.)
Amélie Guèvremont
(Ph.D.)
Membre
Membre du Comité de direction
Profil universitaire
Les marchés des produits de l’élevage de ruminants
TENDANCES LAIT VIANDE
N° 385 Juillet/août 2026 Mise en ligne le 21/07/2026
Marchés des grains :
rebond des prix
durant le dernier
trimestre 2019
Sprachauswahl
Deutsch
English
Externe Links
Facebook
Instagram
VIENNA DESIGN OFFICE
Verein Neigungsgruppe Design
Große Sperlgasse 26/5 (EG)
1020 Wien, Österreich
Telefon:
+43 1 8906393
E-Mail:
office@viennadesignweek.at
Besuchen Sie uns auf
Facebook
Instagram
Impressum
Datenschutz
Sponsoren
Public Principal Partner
=-=-=
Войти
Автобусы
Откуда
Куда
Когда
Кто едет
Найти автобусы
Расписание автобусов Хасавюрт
=-=-=
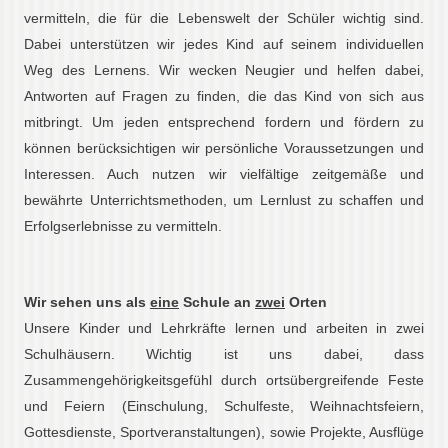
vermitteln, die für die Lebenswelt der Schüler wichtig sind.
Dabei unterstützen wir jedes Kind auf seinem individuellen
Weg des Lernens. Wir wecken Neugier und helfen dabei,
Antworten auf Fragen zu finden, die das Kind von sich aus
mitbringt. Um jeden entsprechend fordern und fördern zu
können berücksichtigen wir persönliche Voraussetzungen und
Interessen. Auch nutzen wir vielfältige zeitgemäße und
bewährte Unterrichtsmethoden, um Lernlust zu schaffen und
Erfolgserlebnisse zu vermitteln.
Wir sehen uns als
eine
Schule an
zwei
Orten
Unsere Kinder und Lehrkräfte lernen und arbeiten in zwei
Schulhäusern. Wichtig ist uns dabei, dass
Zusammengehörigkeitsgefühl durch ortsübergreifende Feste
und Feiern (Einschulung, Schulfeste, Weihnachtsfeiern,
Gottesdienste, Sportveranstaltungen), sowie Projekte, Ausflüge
=-=-=
WORK TO BE COMPLETED: Repeat, word for word, the lines above between the line holding "Erfolgserlebnisse zu vermitteln." and the line holding "Gottesdienste, Sportveranstaltungen), sowie", inclusive; omit everything else.

RESPONSE TO THIS TASK:
Erfolgserlebnisse zu vermitteln.
Wir sehen uns als
eine
Schule an
zwei
Orten
Unsere Kinder und Lehrkräfte lernen und arbeiten in zwei
Schulhäusern. Wichtig ist uns dabei, dass
Zusammengehörigkeitsgefühl durch ortsübergreifende Feste
und Feiern (Einschulung, Schulfeste, Weihnachtsfeiern,
Gottesdienste, Sportveranstaltungen), sowie Projekte, Ausflüge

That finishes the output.